The roadshows for sale of 10% government stake in Indian Oil Corporation (IOC), scheduled for October-end, have been deferred after the petroleum ministry refused to participate in them. A senior finance ministry official requesting anonymity told FE that the oil ministry changed its mind due to low market prices of the PSU shares at present and in the absence of clarity on how the subsidy payouts to the company would be impacted by the Kirit Parikh committee report.
The petroleum ministry's stance, articulated by petroleum secretary Vivek Rae recently, has come as surprise to the disinvestment department, which had no inkling of the ministry's reservations. A series of roadshows were scheduled for UK, US, Hong kong, Dubai and Singapore, among other countries.

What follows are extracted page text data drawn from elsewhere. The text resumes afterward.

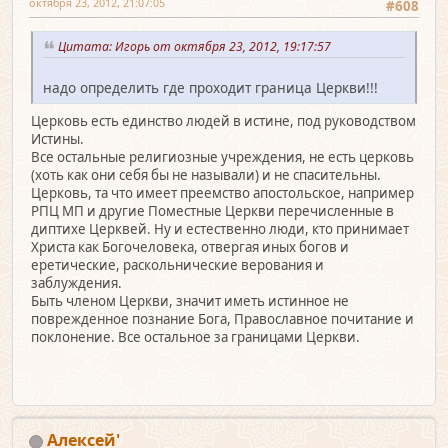
октября 23, 2012, 21:07:05
#608
Цитата: Игорь от октября 23, 2012, 19:17:57
надо определить где проходит граница Церкви!!!
Церковь есть единство людей в истине, под руководством
Истины.
Все остальные религиозные учреждения, не есть церковь
(хоть как они себя бы не называли) и не спасительны.
Церковь, та что имеет преемство апостольское, например
РПЦ МП и другие Поместные Церкви перечисленные в
диптихе Церквей. Ну и естественно люди, кто принимает
Христа как Богочеловека, отвергая иных богов и
еретические, раскольнические верования и
заблуждения.
Быть членом Церкви, значит иметь истинное не
поврежденное познание Бога, Православное почитание и
поклонение. Все остальное за границами Церкви.
Алексей'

The IOC share closed at R207 on the BSE on Thursday, 45% below its 52-week peak of R375 reached on January 18.
The disinvestment department was keen to conclude the issue before November as it is trying to push major stake sale proposals before December this year. A significant delay in IOC issue will defer issues of Coal India and Power Grid also. “I feel it is not the right time (for disinvestment), but the finance ministry and DoD are keen to go ahead,” oil secretary Vivek Rae had told reporters.
DoD, looking at mopping up R40,000 crore from the sale of shares in public sector units this fiscal, has raised about R1,325 crore so far. It plans to start a three-nation roadshow from October 6 to attract foreign investors for the IOC stake sale. The sale of 19.16 crore IOC shares at the current price would fetch the government about R4,000 crore. The government held a 78.92% stake in the country's largest oil refiner as of June 30.